Disentangling Particle Composition to Improve Space-Based Quantification of POC in Optically Complex Estuarine and Coastal Waters.

In estuarine-coastal-shelf seas, particulate organic carbon (POC) shows the highest turnover rates of any organic carbon pool on the planet, playing a key role in the biological carbon pump. Compared with open ocean, estuarine and coastal waters are affected by large river inputs and show high hydrodynamic variability, which results in a mixture of diverse particles that includes inorganic mineral particles, living algal particles, and organic detritus.

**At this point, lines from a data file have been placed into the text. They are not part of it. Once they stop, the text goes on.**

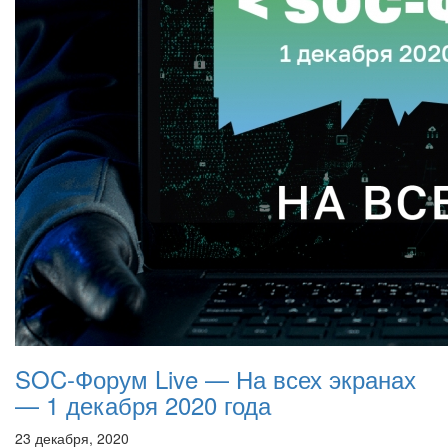
SOC-Форум Live — На всех экранах
— 1 декабря 2020 года
23 декабря, 2020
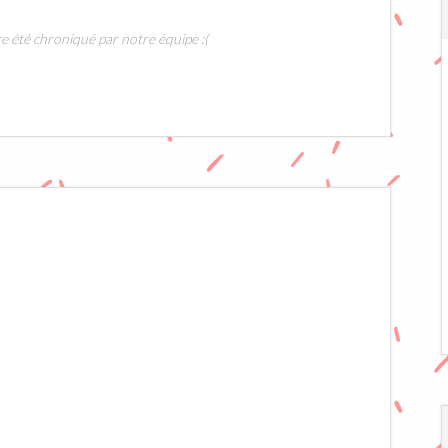
e été chroniqué par notre équipe :(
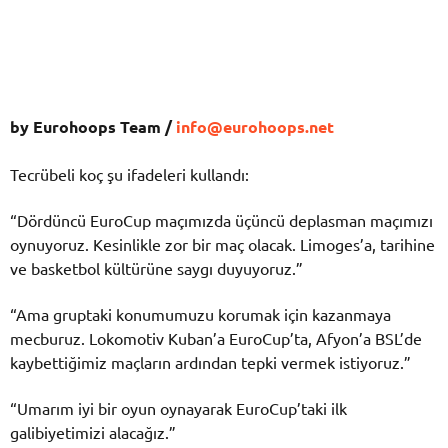
by Eurohoops Team /
info@eurohoops.net
Tecrübeli koç şu ifadeleri kullandı:
“Dördüncü EuroCup maçımızda üçüncü deplasman maçımızı
oynuyoruz. Kesinlikle zor bir maç olacak. Limoges’a, tarihine
ve basketbol kültürüne saygı duyuyoruz.”
“Ama gruptaki konumumuzu korumak için kazanmaya
mecburuz. Lokomotiv Kuban’a EuroCup’ta, Afyon’a BSL’de
kaybettiğimiz maçların ardından tepki vermek istiyoruz.”
“Umarım iyi bir oyun oynayarak EuroCup’taki ilk
galibiyetimizi alacağız.”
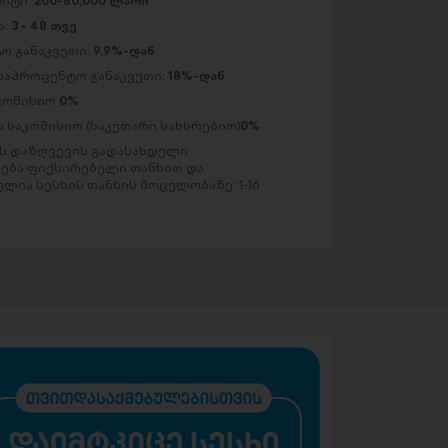
მიტი:
200-80,000 ლარი
ა:
3 - 48 თვე
ო განაკვეთი:
9.9%-დან
საპროცენტო განაკვეთი:
18%-დან
აკომისიო
0%
 საკომისიო (საკუთარი სახსრებით)
0%
 დაზღვევის გადასახდელი
ება ფიქსირებული თანხით და
ლია სესხის თანხის მოცულობაზე: 1-16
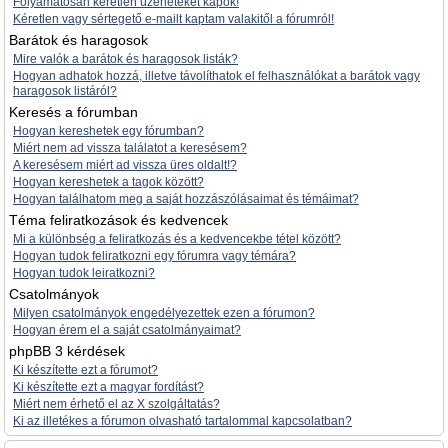
Folyamatosan kéretlen üzeneteket kapok!
Kéretlen vagy sértegető e-mailt kaptam valakitől a fórumról!
Barátok és haragosok
Mire valók a barátok és haragosok listák?
Hogyan adhatok hozzá, illetve távolíthatok el felhasználókat a barátok vagy
haragosok listáról?
Keresés a fórumban
Hogyan kereshetek egy fórumban?
Miért nem ad vissza találatot a keresésem?
A keresésem miért ad vissza üres oldalt!?
Hogyan kereshetek a tagok között?
Hogyan találhatom meg a saját hozzászólásaimat és témáimat?
Téma feliratkozások és kedvencek
Mi a különbség a feliratkozás és a kedvencekbe tétel között?
Hogyan tudok feliratkozni egy fórumra vagy témára?
Hogyan tudok leiratkozni?
Csatolmányok
Milyen csatolmányok engedélyezettek ezen a fórumon?
Hogyan érem el a saját csatolmányaimat?
phpBB 3 kérdések
Ki készítette ezt a fórumot?
Ki készítette ezt a magyar fordítást?
Miért nem érhető el az X szolgáltatás?
Ki az illetékes a fórumon olvasható tartalommal kapcsolatban?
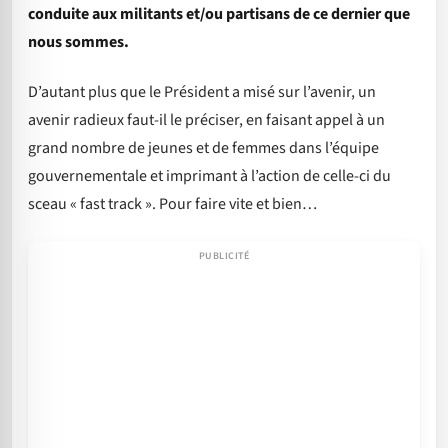
conduite aux militants et/ou partisans de ce dernier que
nous sommes.
D’autant plus que le Président a misé sur l’avenir, un
avenir radieux faut-il le préciser, en faisant appel à un
grand nombre de jeunes et de femmes dans l’équipe
gouvernementale et imprimant à l’action de celle-ci du
sceau « fast track ». Pour faire vite et bien…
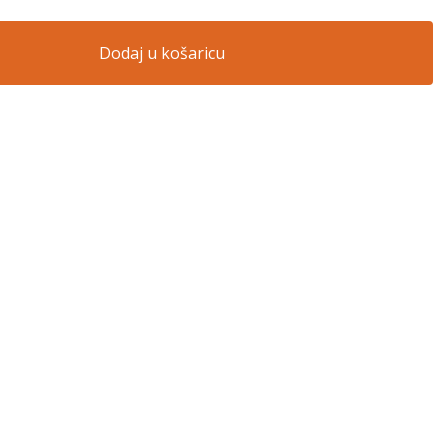
Dodaj u košaricu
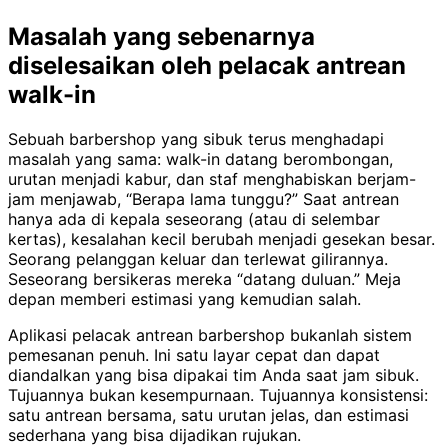
Masalah yang sebenarnya
diselesaikan oleh pelacak antrean
walk-in
Sebuah barbershop yang sibuk terus menghadapi
masalah yang sama: walk-in datang berombongan,
urutan menjadi kabur, dan staf menghabiskan berjam-
jam menjawab, “Berapa lama tunggu?” Saat antrean
hanya ada di kepala seseorang (atau di selembar
kertas), kesalahan kecil berubah menjadi gesekan besar.
Seorang pelanggan keluar dan terlewat gilirannya.
Seseorang bersikeras mereka “datang duluan.” Meja
depan memberi estimasi yang kemudian salah.
Aplikasi pelacak antrean barbershop bukanlah sistem
pemesanan penuh. Ini satu layar cepat dan dapat
diandalkan yang bisa dipakai tim Anda saat jam sibuk.
Tujuannya bukan kesempurnaan. Tujuannya konsistensi:
satu antrean bersama, satu urutan jelas, dan estimasi
sederhana yang bisa dijadikan rujukan.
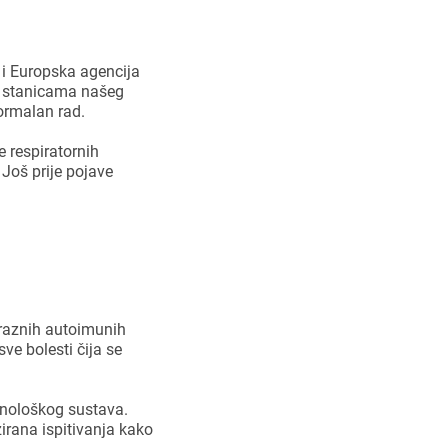
 i Europska agencija
m, stanicama našeg
ormalan rad.
 respiratornih
 Još prije pojave
 raznih autoimunih
sve bolesti čija se
unološkog sustava.
irana ispitivanja kako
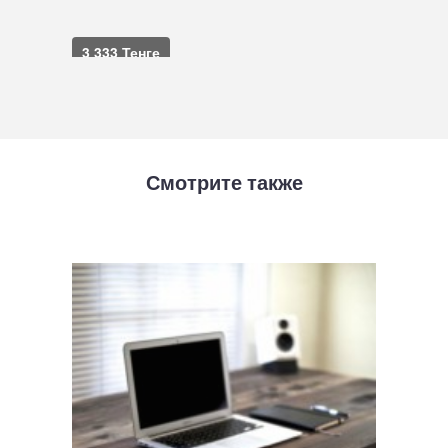
3 333 Тенге
в корзину
Смотрите также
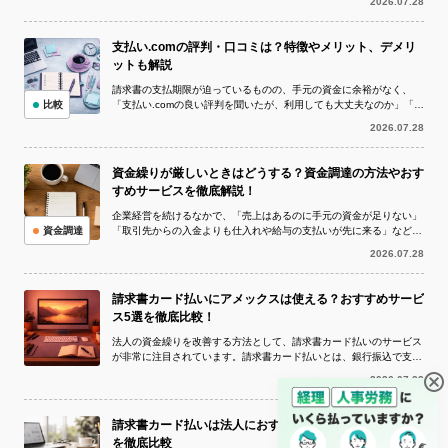
2026.07.28
支払い.comの評判・口コミは？特徴やメリット、デメリ
ットも解説
請求書の支払期限が迫っているものの、手元の資金に余裕がなく、
比較
「支払い.comの良い評判を聞いたが、利用しても大丈夫なのか」「実
際の評判や口コミを確認してから申し...
2026.07.28
資金繰りが厳しいときはどうする？資金調達の方法やおす
すめサービスを徹底解説！
企業経営を続けるなかで、「売上はあるのに手元の資金が足りない」
資金調達
「取引先からの入金よりも仕入れや給与の支払いが先に来る」など、
資金繰りが厳しい状況に陥ることは珍し...
2026.07.28
請求書カード払いにアメックスは使える？おすすめサービ
ス5選を徹底比較！
法人の資金繰りを改善する方法として、請求書カード払いのサービス
が非常に注目されています。請求書カード払いとは、銀行振込で支払
う予定の請求書をクレジットカードで決...
2026.07.22
請求書カード払いは法人におすすめ！人気サービス10選
を徹底比較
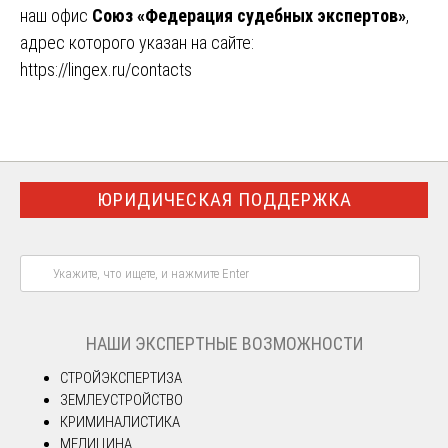
наш офис
Союз «Федерация судебных экспертов»
,
адрес которого указан на сайте:
https://lingex.ru/contacts
ЮРИДИЧЕСКАЯ ПОДДЕРЖКА
НАШИ ЭКСПЕРТНЫЕ ВОЗМОЖНОСТИ
СТРОЙЭКСПЕРТИЗА
ЗЕМЛЕУСТРОЙСТВО
КРИМИНАЛИСТИКА
МЕДИЦИНА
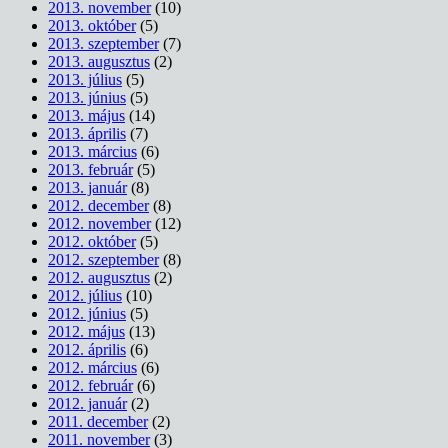
2013. november
(10)
2013. október
(5)
2013. szeptember
(7)
2013. augusztus
(2)
2013. július
(5)
2013. június
(5)
2013. május
(14)
2013. április
(7)
2013. március
(6)
2013. február
(5)
2013. január
(8)
2012. december
(8)
2012. november
(12)
2012. október
(5)
2012. szeptember
(8)
2012. augusztus
(2)
2012. július
(10)
2012. június
(5)
2012. május
(13)
2012. április
(6)
2012. március
(6)
2012. február
(6)
2012. január
(2)
2011. december
(2)
2011. november
(3)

The highly complex and variable particle compositions in estuarine-coastal-shelf waters pose significant challenges in assessing their distinct roles in the carbon cycle and total POC. To overcome challenges, we collected biogeochemical and optical in situ data from 2014 to 2020 in estuarine-coastal-shelf waters of eastern China, which is one of the largest estuarine-coastal-shelf systems in the world, to develop an algorithm that can optically discriminate particle composition and estimate their respective contributions to POC. The algorithm combines the quasi-analytical algorithm and the semi-empirical radiative transfer algorithm to estimate total suspended particle concentrations and the mass fraction of organic particles from which both phytoplankton- and detritus-related POC fractions are derived. Compared to existing POC algorithms, this algorithm shows improved retrievals compared to in situ counterparts, with $r^{2}$ and root mean squared error (RMSE) values of 0.84 and $16.57~\mu \text{g}~\text{L}^{-1}$ , respectively. The algorithm is also applied to Sentinel-3/ocean and land color instrument (OLCI) images for the year of 2020. Applying the particle component discrimination method can enhance our understanding of the roles of different particle compositions in coastal carbon cycling affected by strong land-sea exchange.